López Obrador has tried to lure corporations and business executives, and even pledged to raffle off the Boeing 787 jet, but with no takers.
Experts say it would be costly to reconfigure into a typical passenger jet that would carry up to 300 passengers. Photo: AP
Ever since he took office on December 1, 2018, the president has vowed to sell off the plane because it is too luxurious. López Obrador prides himself on his austerity, flies commercial flights and has made only one trip abroad.
But on Wednesday he acknowledged the jet is hard to sell because it is too specialised and made-to-order.
Video: Mexico struggles to sell its presidential plane
While in the past, the president has talked glowingly of getting offers for the plane, on Wednesday he said "we have not been able to sell it," because "they made it on special order."
The plane has been difficult to sell because it is configured to carry only 80 people and has a full presidential suite with a private bath. Photo: AP
The plane was purchased for $US200 million ($A251 million) and was used by the previous president, Enrique Peña Nieto. It has been difficult to sell because it is configured to carry only 80 people and has a full presidential suite with a private bath. Experts say it would be costly to reconfigure into a typical passenger jet that would carry up to 300 passengers.
López Obrador said last year that the government has received a $120 million offer in cash and medical equipment for the plane. He did not explain what happened to that offer.

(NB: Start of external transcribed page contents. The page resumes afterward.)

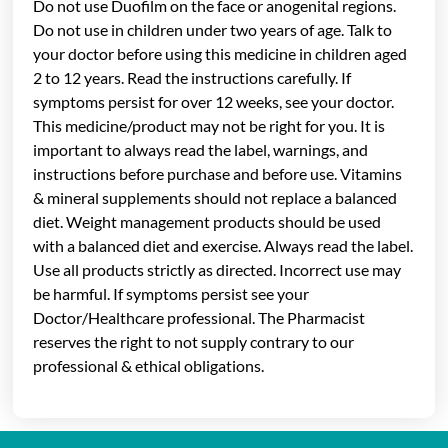
Do not use Duofilm on the face or anogenital regions.
Do not use in children under two years of age. Talk to
your doctor before using this medicine in children aged
2 to 12 years. Read the instructions carefully. If
symptoms persist for over 12 weeks, see your doctor.
This medicine/product may not be right for you. It is
important to always read the label, warnings, and
instructions before purchase and before use. Vitamins
& mineral supplements should not replace a balanced
diet. Weight management products should be used
with a balanced diet and exercise. Always read the label.
Use all products strictly as directed. Incorrect use may
be harmful. If symptoms persist see your
Doctor/Healthcare professional. The Pharmacist
reserves the right to not supply contrary to our
professional & ethical obligations.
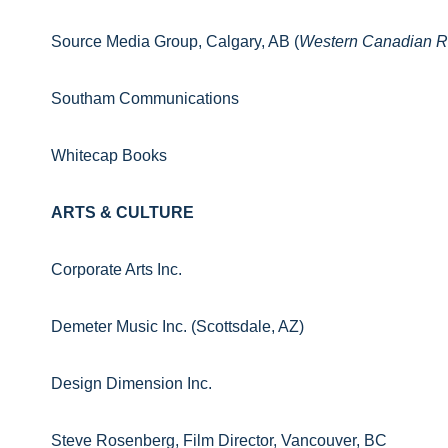
Source Media Group, Calgary, AB (
Western Canadian R
Southam Communications
Whitecap Books
ARTS & CULTURE
Corporate Arts Inc.
Demeter Music Inc. (Scottsdale, AZ)
Design Dimension Inc.
Steve Rosenberg, Film Director, Vancouver, BC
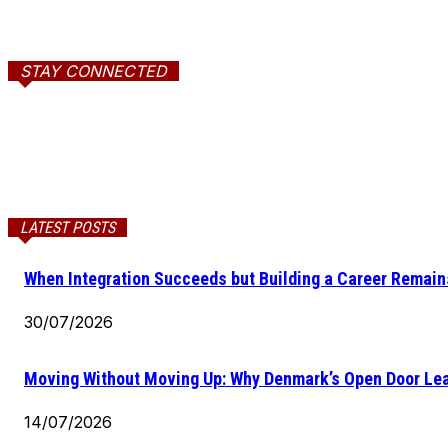
STAY CONNECTED
LATEST POSTS
When Integration Succeeds but Building a Career Remains
30/07/2026
Moving Without Moving Up: Why Denmark’s Open Door Lea
14/07/2026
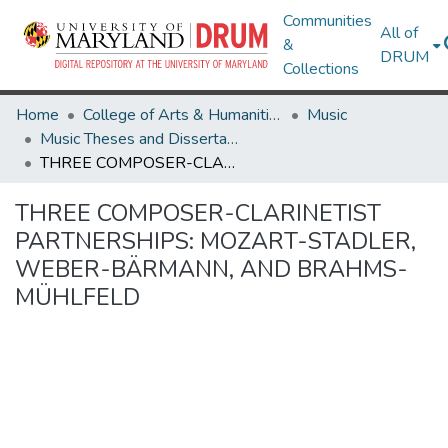
Communities
All of
&
DRUM
Collections
Home
College of Arts & Humanities
Music
Music Theses and Dissertations
THREE COMPOSER-CLARINETIST PARTNERSHIPS: MOZART-STADLER, WEBER-BÄRMANN, AND BRAHMS-MÜHLFELD
THREE COMPOSER-CLARINETIST
PARTNERSHIPS: MOZART-STADLER,
WEBER-BÄRMANN, AND BRAHMS-
MÜHLFELD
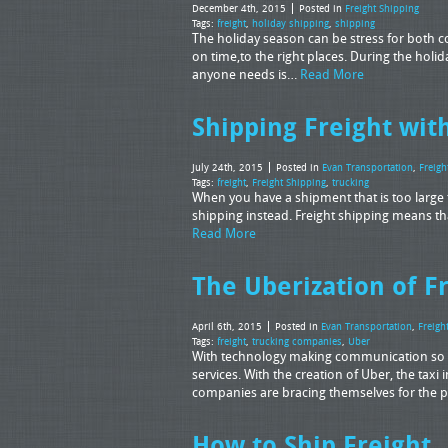
December 4th, 2015
Posted in
Freight Shipping
Tags:
freight
,
holiday shipping
,
shipping
The holiday season can be stress for both c
on time,to the right places. During the holi
anyone needs is…
Read More
Shipping Freight wi
July 24th, 2015
Posted in
Evan Transportation
,
Freigh
Tags:
freight
,
Freight Shipping
,
trucking
When you have a shipment that is too large for
shipping instead. Freight shipping means t
Read More
The Uberization of F
April 6th, 2015
Posted in
Evan Transportation
,
Freigh
Tags:
freight
,
trucking companies
,
Uber
With technology making communication so ea
services. With the creation of Uber, the taxi 
companies are bracing themselves for the p
How to Ship Freight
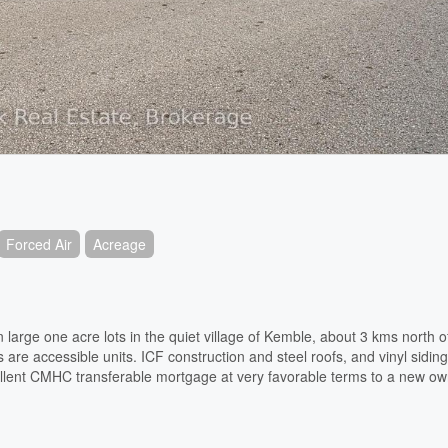
Forced Air
Acreage
arge one acre lots in the quiet village of Kemble, about 3 kms north 
re accessible units. ICF construction and steel roofs, and vinyl siding
ent CMHC transferable mortgage at very favorable terms to a new own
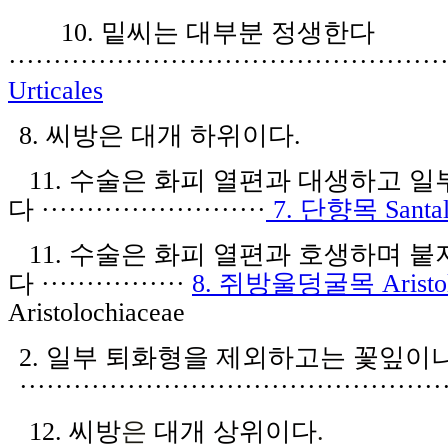
10.
밑씨는 대부분 정생한다
················································
Urticales
8.
씨방은 대개 하위이다
.
11.
수술은 화피 열편과 대생하고 일
다
·························
7.
단향목
Santa
11.
수술은 화피 열편과 호생하며 붙
다
················
8.
쥐방울덩굴목
Aristo
Aristolochiaceae
2
.
일
부
퇴
화
형을 제외
하고는
꽃잎
이
···············································
1
2.
씨방
은
대개 상위이다
.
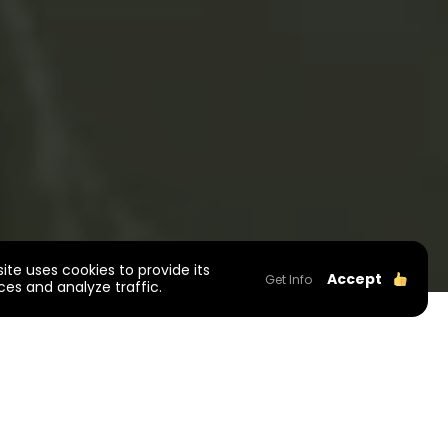
site uses cookies to provide its
Accept
Get Info
ces and analyze traffic.
roject Information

The world's most famous presidential plane, the US president's Air Force One, has also recently been in the news as the US government prepares to replace the ageing pair of Boeing 747 jumbo jets first used by President H. W. Bush in the early '90s ("Air Force One" is actually a callsign for any plane carrying the president).
Former president Donald Trump complained about the high cost of replacing the planes in 2016, threatening to cancel the order. Boeing sought to save costs by offering two new 747-8s that had originally been built for a Russian airline that collapsed in 2015. Though US Air Force Secretary Heather Wilson said in 2017 that they "got a great deal" on the planes, the replacement program is still expected to cost more than $US5 billion.